Rose Bertin, couturière de Marie-Antoinette

Michelle Sapori a écrit une thèse sur la mode et l’industrie du luxe dans la seconde moitié du XVIIIe siècle, illustrant son propos avec « le ministre des modes de Marie-Antoinette » : Rose Bertin. Elle a fait paraître un ouvrage sur Mademoiselle Bertin, en 2003, après presque un siècle de silence sur le sujet (1). Rose Bertin pourrait être considérée comme la Sainte patronne de la mode. C’est la première grande couturière, au sens moderne du terme. On passe de la « façon » à la création artistique comme le fit remarquer Mercier dans son remarquable tableau de Paris…

Une origine obscure

On est frappé par le parallèle entre les débuts du chirurgien de Louis XV, La Martinière, raconté dans la même collection par François Iselin, et Rose Bertin. Rose  n’est pas Rose mais Marie Jeanne. Le prénom plus seyant de Rose lui a été imposé par la postérité, au siècle suivant. Née en 1747, elle est d’un tout petit milieu et débute comme « apprentisse » (sic) chez une marchande de mode d’Abbeville. Elle a des doigts de fée pour coiffer les dames et Abbeville, écrasée par ses manufactures de draps, lui semble trop étroite. En 1766, elle arrive à Paris, elle a dix-neuf ans. L’auteur suggère que son manque de joliesse lui évite le sort de nombreuses petites employées qui arrivent à Paris, dans le domaine, toujours instable de la mode… La prostitution… Cette « chance » lui évite aussi le destin de Jeanne Bécu, alors que leur début est semblable, devenue comtesse Du Barry. Elle ne sera ni sur le trottoir, ni dans un palais comme courtisane… Il lui reste le travail.

Le talent et la chance

Désignée par sa patronne pour faire la robe de mariée de la duchesse de Chartres, épouse du futur Philippe-Egalité, neveu du roi Louis XV, elle y gagne un franc succès. Sa patronne l’associe à) ses affaires avant que Rose ouvre sa propre enseigne au Grand Mogol, au 13 rue de Richelieu, à l’emplacement actuel du Louvre des antiquaires. De fil en aiguille, si on peut dire, par la création de chapeaux délirants comme le Quésaco ou le Pouf, Mlle Bertin parvient jusqu’à la toute nouvelle reine de dix neuf ans, Marie Antoinette, en 1774. Cette dernière bouscule l’étiquette au point d’admettre la couturière dans son intimité. Le couple insolite prend le pouvoir… De la mode ! Singeant même le langage politique. Mlle Bertin a droit à des honneurs qui ne lui reviennent pas et suscite la jalousie. Elle a presque l’exclusivité des parures de la reine, seule une dame Pompey, de Versailles réussit à faire quelque chiffre d’affaires avec Marie-Antoinette.

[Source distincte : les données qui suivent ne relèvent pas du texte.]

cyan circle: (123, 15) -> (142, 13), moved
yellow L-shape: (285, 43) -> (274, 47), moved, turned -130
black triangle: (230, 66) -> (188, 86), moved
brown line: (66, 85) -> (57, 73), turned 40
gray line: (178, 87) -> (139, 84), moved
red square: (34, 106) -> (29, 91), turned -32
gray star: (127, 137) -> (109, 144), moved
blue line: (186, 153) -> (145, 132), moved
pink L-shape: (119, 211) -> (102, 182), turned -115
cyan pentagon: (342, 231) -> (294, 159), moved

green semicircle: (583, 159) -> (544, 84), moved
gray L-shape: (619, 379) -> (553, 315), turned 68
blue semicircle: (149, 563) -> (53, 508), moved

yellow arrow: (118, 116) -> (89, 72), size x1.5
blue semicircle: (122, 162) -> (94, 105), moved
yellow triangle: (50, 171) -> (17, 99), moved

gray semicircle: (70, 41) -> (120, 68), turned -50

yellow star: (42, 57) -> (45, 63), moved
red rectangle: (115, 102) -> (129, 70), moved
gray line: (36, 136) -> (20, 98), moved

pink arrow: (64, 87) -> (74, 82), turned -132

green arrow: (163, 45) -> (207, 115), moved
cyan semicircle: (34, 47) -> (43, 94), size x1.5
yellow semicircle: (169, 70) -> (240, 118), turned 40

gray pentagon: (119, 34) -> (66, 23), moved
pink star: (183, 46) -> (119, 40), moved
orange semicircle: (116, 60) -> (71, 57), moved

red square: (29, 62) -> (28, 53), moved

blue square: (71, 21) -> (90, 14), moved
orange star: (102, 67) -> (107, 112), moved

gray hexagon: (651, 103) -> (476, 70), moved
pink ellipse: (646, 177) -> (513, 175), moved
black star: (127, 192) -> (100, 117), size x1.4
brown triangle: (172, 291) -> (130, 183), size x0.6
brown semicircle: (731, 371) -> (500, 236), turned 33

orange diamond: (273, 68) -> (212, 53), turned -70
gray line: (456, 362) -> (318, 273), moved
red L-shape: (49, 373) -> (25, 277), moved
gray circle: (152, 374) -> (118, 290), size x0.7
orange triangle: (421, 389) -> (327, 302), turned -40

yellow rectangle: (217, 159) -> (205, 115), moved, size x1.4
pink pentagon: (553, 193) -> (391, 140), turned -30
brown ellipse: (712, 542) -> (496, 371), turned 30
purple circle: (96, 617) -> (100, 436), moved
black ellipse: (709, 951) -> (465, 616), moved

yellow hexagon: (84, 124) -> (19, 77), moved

Rose Bertin, femme d’affaires

Rose Bertin, grâce à la faveur royale, habille tout ce que la France compte de femmes  importantes. Michelle Sapori recense plus de 1200 noms de clients. Elle emploie trente ouvrières et multiplie les sous-traitants. Les reines d’Europe font appel à ses services, en Russie, en Suède, en Espagne… La couturière est chère, mais les riches sont pingres et elle du mal à se faire payer. On est en plein incident diplomatique en 1785, quand le Lieutenant de police en personne, doit intervenir pour que Mademoiselle Bertin rabatte de trente mille livres une commande pour l’infante du Portugal ! L’auteur nous décrit l’ « avant Bertin » et les nouveautés de la grande couturière. Rose Bertin doit se battre aussi contre la concurrence, car nombreux sont ceux en embuscade. Son pire concurrent est Jean-Joseph Beaulard, rue Saint-Honoré, à quelques mètres à peine… Beaulard tente de lui chiper la clientèle de la reine en se faisant introduire auprès d’elle par la princesse de Lamballe. Rose est furieuse contre la princesse. 

Le crépuscule d’une artiste

Rose est jalousée par la noblesse qui considère qu’elle ne tient pas son rang. Elle regroupe sa famille autour d’elle et contrôle tout. La couturière affiche sa fortune aves sa maison d’Epinay. Les dépenses de mode de la reine se multiplient et le roi, s’il proteste, finit toujours par y céder. À partir de 1786, on doit faire des économies. Les commandes de la reine diminuent et se divisent presque par trois entre 1789 et 1792. Rose s’adapte et sert la mode révolutionnaire. Elle résiste au manque à gagner dû à l’émigration quand son concurrent Beaulard y laisse sa chemise. Mais les libelles ne l’épargnent pas plus que la reine. On l’accuse d’avoir poussé la reine à la dépense, cette image perdurera. Le monde la mode ronronne. Le Grand Mogol fonctionne au ralenti. Les autorités ne s’y attaquent pas, on a peur du chômage. Rose va et vient en Europe et, n’y tenant plus, s’exile en Angleterre en 1793. Elle revient après la chute de Robespierre et récupère ses biens en janvier 1795. Elle ne peut retrouver sa place, il n’y a plus de reine ni de cour. Elle se bat contre une concurrence féroce et travaille de plus en plus pour l’étranger. Et c’est  le couturier Leroy qui prend la clientèle de Joséphine. Bertin est trop chère, trop marquée par la reine, et … Démodée. Elle meurt discrètement en 1813. L’année suivante, Louis XVIII, enfin arrivé au trône, ayant besoin d’un habit de Cour, la fera demander.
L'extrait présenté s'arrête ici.